Joel Shore (12:46:17)
Thank you for your reference to the AGU / AMS survey. I do not know to what extent the presence of AGU members affect the results and invalidate past impressions of the overall thought of meteorologists. Perhaps a worthy note comes from the Yale Forum (http://www.yaleclimatemediaforum.org/features/0608_tv.htm) where they observe that skepticism is more prevalent in broadcast meteorologists than in meteorologists in general. (Meanwhile, I believe there no ambiguity on the position of AMS leadership.) Also, I would like to clarify that there is a difference between human-induced climate change and CO2-induced climate change. The former (which was asked on the AGU/AMS survey) would get more “yes” responses than the latter which I referenced. For example, there appears to be general consensus in the scientific community that the Kilimanjaro glacier retreat has not been caused by CO2-induced GW but rather by human deforestation of the area.

John Philips
September 24, 2008 9:10 am

Despite the lack of a response to my polite question about Riichard Courtney’s credentials and industry affiliation, I invested some time in reading his ‘refutation’ of AGW.
It boils down to
1. Lack of a correlation between CO2 and temperature.
This is false. Global temperature is a ‘noisy’ signal with large short-scale variability. Over the range of a few years El Nino events, aerosols from volcanos, the solar cycle and internal variablity can mask the effects of a more gradually increasing forcing such as CO2. According to this method, anything other than a linear increase in temperature would ‘disprove’ AGW, which is clearly nonsense. Remove the noise and the underlying increase in global temperatures of about 0.17C/ decade is completely consistent with anthropogenic greenhouse gas forcing.
Over a longer scale, the mid-century cooling has long been ascribed to the increase in sulpher and other aerosol pollution in the post-war industrialisation, this effect later diminished due to clean air legislation.
Twice this is stated: “This is 40 years of cooling and 28 years of warming, and global temperature is now similar to that of 1940.”
Hard to take seriously. All the instrumental records show an increase of about 0.5C since 1940
http://data.giss.nasa.gov/gistemp/graphs/Fig.A2.lrg.gif
2. Change to atmospheric carbon dioxide concentration is observed to follow change to global temperature at all time scales.
Again the reasons for this are well-understood, indeed well-rehearsed and this case has been presented so often that the UK Royal Society now describe it as ‘Misleading Argument No 3’
http://royalsociety.org/page.asp?tip=1&id=6231
Can anyone explain where the Royal Society get the science wrong?
3 The pattern of atmospheric warming predicted by the AGW hypothesis is absent.
But stratospheric cooling is observed, the rise of the tropopause is observed,
http://www.sciencemag.org/cgi/content/abstract/301/5632/479
and the vertical and spatial distribution of the warming are as predicted by the theory; the data on the tropical troposphere ‘mismatch’ between model prediction and observations, which I think is what is referring to is not conclusive – see here: http://www.realclimate.org/index.php/archives/2008/05/tropical-tropopshere-ii
In short, the refutation refutes nothing.
The global cooling frenzy reported by Newsweek was no different in principle than the AGW/runaway global warming/climate catastrophe frenzy that is in current circulation
There is no realistic comparison between the two. The global cooling ‘frenzy’ consisted of a few pop science books (notably ‘The Cooling’), some op-eds and a small number of academic papers. An analysis published in the Bulletin of the American Meteorological Society reported:
During the period 1965 through 1979, our literature survey found 7 cooling papers, 19 neutral and 42 warming. In
no year were there more global cooling papers than global warming.

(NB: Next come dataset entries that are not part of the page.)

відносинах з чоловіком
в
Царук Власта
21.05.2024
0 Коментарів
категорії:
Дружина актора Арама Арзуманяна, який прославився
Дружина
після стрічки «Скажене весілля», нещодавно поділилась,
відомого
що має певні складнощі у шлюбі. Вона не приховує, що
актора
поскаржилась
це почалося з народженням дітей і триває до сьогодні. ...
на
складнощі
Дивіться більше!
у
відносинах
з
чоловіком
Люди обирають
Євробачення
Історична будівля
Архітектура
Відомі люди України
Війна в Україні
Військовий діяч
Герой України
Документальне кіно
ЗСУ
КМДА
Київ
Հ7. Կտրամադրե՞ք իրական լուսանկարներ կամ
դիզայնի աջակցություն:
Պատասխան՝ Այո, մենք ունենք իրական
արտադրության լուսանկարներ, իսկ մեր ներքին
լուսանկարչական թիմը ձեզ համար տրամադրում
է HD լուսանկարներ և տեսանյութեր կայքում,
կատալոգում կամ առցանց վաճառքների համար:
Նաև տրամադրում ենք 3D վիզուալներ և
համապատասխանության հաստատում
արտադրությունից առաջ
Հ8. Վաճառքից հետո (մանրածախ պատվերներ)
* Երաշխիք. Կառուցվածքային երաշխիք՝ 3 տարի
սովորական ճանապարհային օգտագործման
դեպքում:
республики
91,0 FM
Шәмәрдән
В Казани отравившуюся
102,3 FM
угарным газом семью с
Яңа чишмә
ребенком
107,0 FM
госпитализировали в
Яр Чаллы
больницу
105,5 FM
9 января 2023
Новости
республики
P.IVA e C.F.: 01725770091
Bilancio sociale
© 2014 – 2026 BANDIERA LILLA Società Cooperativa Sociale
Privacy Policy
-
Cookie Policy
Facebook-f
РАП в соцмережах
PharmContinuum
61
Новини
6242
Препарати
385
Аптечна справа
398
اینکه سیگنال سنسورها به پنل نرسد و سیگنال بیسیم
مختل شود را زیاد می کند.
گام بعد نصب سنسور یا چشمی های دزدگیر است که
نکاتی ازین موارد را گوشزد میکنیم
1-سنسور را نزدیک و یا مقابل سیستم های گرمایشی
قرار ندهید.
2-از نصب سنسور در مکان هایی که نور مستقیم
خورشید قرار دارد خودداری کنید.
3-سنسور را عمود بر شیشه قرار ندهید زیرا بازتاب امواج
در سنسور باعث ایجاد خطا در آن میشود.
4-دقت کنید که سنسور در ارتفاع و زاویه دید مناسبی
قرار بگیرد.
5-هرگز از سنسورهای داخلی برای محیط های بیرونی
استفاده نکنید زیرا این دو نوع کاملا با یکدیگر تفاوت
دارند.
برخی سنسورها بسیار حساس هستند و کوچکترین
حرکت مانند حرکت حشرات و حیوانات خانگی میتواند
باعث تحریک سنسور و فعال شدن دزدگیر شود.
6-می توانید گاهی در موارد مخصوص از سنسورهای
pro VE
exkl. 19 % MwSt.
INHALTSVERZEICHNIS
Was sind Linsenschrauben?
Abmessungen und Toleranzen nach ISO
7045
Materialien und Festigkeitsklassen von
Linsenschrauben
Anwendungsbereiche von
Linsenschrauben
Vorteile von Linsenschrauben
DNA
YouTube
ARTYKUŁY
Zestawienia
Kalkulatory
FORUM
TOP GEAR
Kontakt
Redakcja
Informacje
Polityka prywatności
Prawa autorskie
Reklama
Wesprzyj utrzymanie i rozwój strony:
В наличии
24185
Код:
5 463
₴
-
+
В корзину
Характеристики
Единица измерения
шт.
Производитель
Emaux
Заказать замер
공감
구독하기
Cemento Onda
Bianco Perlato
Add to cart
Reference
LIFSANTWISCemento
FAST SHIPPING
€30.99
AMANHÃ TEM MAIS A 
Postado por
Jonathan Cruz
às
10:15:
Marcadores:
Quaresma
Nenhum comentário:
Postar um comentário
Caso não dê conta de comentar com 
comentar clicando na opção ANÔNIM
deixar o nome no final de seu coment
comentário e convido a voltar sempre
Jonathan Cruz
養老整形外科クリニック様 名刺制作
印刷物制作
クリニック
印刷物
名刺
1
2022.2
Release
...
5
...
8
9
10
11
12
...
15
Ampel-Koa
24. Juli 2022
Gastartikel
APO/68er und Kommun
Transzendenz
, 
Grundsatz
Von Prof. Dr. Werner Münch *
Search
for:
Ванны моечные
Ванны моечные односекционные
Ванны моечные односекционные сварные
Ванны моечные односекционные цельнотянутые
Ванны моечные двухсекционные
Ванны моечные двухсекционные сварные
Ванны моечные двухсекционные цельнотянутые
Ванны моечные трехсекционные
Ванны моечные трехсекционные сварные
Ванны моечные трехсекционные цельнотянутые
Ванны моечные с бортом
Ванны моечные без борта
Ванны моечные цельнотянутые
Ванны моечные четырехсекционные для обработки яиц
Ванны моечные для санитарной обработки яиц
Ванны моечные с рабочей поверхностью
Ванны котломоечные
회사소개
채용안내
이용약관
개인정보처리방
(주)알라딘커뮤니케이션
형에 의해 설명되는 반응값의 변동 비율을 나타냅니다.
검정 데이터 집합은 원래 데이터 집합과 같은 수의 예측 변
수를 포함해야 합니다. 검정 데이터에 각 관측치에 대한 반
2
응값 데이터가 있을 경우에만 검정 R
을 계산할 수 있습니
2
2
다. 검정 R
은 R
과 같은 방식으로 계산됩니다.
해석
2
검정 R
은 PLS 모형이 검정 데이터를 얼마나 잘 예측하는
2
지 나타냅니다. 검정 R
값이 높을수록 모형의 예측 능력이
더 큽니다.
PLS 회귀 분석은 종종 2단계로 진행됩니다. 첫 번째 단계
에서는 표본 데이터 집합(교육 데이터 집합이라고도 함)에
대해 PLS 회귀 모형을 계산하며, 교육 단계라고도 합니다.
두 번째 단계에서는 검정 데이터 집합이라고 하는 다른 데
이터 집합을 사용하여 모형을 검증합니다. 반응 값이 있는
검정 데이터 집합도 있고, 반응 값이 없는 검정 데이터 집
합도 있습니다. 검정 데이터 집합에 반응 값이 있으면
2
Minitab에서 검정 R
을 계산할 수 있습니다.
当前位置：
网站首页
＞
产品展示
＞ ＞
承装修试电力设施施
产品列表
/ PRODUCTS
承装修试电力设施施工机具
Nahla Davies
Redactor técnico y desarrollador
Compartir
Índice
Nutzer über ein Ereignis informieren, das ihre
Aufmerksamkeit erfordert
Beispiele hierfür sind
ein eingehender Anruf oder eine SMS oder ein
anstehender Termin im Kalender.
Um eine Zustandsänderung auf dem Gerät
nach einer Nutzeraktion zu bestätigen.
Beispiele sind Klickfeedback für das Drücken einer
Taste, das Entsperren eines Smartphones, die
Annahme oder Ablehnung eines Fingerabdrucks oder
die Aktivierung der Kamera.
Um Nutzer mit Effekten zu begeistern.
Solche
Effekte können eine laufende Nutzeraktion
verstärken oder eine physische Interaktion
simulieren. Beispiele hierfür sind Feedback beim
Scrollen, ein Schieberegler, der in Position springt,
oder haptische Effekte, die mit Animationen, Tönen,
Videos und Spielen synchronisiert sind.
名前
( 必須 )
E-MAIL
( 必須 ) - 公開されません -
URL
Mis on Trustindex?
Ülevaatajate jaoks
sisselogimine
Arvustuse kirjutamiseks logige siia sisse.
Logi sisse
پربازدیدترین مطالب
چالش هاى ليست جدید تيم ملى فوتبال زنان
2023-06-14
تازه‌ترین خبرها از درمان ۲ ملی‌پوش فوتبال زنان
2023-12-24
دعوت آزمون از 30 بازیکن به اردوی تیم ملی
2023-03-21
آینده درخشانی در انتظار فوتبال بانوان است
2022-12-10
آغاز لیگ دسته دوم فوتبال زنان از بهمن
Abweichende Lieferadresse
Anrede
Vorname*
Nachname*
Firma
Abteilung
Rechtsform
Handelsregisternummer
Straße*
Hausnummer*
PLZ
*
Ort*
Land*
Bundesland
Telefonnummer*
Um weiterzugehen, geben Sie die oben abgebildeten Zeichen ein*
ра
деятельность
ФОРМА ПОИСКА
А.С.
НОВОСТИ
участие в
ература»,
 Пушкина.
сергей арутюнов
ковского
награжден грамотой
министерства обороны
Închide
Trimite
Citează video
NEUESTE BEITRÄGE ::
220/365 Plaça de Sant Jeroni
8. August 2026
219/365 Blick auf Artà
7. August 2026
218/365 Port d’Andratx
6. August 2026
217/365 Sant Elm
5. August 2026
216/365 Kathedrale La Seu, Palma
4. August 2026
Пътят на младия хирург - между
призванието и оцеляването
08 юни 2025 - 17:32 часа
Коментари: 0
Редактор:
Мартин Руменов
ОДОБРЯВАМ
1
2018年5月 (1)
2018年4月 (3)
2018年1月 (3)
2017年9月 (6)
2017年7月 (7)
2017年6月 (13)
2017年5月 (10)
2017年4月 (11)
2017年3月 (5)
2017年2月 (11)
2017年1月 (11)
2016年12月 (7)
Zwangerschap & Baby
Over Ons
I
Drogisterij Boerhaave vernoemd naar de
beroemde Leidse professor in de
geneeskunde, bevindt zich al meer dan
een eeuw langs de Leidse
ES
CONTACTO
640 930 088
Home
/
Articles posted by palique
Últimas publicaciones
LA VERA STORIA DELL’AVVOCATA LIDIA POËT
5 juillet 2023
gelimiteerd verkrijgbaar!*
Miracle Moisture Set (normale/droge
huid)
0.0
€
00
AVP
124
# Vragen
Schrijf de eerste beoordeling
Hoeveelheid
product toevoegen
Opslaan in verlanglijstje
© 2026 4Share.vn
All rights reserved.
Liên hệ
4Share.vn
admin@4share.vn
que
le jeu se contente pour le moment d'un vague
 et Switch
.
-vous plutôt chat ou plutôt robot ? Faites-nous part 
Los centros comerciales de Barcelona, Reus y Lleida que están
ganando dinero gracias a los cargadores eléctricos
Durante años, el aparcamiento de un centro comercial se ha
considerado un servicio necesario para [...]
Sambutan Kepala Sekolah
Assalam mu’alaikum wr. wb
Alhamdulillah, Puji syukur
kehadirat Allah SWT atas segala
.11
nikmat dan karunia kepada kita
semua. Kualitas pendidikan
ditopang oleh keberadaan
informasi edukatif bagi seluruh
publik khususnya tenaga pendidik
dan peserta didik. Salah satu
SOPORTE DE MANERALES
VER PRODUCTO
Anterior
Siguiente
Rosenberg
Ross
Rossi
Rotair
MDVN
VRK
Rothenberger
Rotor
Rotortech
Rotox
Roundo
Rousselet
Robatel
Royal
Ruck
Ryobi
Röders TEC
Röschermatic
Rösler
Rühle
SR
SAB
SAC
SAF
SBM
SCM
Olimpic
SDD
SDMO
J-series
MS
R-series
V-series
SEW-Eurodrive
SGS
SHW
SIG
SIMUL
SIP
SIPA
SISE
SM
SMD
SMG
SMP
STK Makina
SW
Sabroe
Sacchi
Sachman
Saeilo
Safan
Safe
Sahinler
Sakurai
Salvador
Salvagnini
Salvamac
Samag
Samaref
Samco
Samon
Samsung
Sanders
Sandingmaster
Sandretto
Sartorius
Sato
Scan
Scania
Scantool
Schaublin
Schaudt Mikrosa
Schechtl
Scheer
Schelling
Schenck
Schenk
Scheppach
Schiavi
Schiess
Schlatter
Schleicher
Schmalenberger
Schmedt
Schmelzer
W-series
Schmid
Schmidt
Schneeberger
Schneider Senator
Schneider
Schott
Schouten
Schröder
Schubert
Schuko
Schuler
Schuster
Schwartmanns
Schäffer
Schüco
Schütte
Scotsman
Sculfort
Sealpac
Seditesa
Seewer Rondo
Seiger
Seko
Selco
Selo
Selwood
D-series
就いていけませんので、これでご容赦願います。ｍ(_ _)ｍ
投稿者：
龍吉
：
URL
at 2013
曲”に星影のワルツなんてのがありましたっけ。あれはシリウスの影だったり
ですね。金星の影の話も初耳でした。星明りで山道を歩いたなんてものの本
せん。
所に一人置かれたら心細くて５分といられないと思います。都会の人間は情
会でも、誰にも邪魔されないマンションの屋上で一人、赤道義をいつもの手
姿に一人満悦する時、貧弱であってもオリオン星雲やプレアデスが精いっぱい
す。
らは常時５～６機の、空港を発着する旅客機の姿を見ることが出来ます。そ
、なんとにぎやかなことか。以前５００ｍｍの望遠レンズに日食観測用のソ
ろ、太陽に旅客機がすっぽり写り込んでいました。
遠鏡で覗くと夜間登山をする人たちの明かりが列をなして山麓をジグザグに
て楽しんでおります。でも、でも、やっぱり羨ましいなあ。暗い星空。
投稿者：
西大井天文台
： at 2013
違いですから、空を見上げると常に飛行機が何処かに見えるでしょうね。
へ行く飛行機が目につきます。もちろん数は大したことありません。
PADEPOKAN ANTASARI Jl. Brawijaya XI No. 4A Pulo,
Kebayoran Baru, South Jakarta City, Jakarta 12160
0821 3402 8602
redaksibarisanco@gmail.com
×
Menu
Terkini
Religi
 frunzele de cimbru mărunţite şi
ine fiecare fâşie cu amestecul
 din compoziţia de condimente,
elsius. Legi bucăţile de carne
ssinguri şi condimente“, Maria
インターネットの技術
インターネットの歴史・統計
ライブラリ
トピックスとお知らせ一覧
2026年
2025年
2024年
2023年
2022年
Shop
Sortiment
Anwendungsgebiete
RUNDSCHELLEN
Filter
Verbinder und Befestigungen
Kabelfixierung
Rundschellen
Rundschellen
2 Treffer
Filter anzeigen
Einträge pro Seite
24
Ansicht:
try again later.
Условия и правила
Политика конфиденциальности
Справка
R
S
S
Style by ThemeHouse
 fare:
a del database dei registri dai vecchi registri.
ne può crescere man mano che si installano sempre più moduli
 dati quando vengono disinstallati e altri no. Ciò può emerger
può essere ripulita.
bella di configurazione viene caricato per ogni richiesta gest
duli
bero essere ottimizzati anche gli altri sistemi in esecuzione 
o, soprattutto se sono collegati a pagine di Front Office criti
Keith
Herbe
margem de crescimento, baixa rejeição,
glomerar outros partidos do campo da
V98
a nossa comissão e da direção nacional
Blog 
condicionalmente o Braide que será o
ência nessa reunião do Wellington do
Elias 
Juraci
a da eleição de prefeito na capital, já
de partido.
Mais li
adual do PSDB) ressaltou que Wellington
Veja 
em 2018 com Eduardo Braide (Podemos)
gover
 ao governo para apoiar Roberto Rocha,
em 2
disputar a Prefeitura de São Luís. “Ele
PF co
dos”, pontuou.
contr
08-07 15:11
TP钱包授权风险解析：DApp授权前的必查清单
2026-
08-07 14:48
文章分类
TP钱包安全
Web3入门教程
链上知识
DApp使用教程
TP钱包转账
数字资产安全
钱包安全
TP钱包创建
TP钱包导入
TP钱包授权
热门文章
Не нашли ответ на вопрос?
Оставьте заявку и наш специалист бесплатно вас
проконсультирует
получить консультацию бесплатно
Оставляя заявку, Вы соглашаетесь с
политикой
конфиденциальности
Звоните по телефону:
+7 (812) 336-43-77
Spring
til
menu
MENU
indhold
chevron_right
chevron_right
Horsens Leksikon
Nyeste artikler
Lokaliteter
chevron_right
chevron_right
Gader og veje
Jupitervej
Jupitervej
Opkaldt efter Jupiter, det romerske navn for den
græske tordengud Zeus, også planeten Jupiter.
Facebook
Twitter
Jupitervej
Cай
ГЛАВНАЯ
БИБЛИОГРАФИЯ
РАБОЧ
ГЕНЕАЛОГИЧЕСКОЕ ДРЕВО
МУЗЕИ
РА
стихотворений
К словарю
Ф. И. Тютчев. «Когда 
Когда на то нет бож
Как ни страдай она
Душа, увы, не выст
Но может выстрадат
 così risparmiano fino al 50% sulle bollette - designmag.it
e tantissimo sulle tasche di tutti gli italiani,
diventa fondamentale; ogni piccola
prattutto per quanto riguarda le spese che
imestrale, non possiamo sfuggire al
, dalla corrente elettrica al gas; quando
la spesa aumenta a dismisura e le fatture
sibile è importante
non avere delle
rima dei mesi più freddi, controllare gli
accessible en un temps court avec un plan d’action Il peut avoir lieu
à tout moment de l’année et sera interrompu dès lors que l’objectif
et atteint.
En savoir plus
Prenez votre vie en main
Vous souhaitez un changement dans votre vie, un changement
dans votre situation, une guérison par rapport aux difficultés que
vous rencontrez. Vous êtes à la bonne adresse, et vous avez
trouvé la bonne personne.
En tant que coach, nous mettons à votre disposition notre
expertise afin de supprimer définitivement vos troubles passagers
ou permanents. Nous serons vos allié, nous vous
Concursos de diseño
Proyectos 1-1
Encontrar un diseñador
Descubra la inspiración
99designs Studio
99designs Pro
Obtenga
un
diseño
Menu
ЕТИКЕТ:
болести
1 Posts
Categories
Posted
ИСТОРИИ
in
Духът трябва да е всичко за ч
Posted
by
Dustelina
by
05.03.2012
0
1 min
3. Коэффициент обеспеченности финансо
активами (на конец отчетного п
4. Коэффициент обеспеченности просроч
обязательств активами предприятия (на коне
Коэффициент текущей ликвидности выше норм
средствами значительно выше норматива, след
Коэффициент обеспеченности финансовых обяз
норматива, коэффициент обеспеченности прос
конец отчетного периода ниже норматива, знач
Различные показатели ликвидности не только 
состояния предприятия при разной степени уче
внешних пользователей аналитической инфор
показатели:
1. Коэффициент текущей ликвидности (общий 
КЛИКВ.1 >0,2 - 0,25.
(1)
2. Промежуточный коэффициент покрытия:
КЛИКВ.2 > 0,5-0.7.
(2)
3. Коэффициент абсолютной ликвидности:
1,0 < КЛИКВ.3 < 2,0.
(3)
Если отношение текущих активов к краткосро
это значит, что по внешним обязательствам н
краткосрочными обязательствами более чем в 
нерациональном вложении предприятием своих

http://ams.confex.com/ams/pdfpapers/131047.pdf
Whereas the current GW concensus is based on several hundred peer-reviewed studies.
. If any apologist for Michael Mann’s hiding of taxpayer-funded science can provide an excuse for Mann’s refusal to disclose his taxpayer-funded data and algorithms, then now is the time to explain why the deliberate hiding of his data is acceptable.
Mann updated his conclusions in a paper published earlier this year. The full paper is available free here …
http://www.pnas.org/content/early/2008/09/02/0805721105.abstract
and every last piece of data and code is here …
http://www.meteo.psu.edu/~mann/supplements/MultiproxyMeans07/
Hope this helps.
REPLY: John, good citatations except for the Peterson paper on climate change papers of the 1970’s. I’ve met Peterson, and don’t find him credible nor capable of unbiased research. – Anthony

Pamela Gray
September 24, 2008 9:48 am

Two comments about your post John:
NASA says stratospheric cooling is being caused by changes in the Sun (at least that is what they conclude based on what the mission has recorded). What are your opinions about this?
But more than that, noise is created by several things that can last quite some time. These are real events. Events that are calculated into models so are well regarded by AGWists. Why do you consider all event noise to be capable of only short term noise? Some of these events are capable of long term stability. Would you then no longer consider the event to be noise but capable of producing climactic change?

Mike Bryant
September 24, 2008 10:42 am

Borrowed from CA comments…
“Chris:
September 24th, 2008 at 8:09 am
So kind of an anti-climax then? Today’s the day we’ve been awaiting for months – I’m sure many of us would have paid good money earlier in the summer to know what the ice extent would be exactly 365 days after the 2007 minimum! So what’s the result?
09,24,2007,4254531
09,23,2008,4873125
365 days on, the extent is 618,594 km2 or 14.5% greater.”

Joel Shore
September 24, 2008 10:42 am

Anthony Watts says (in reply to John Philips’ post):

John, good citatations except for the Peterson paper on climate change papers of the 1970’s. I’ve met Peterson, and don’t find him credible nor capable of unbiased research.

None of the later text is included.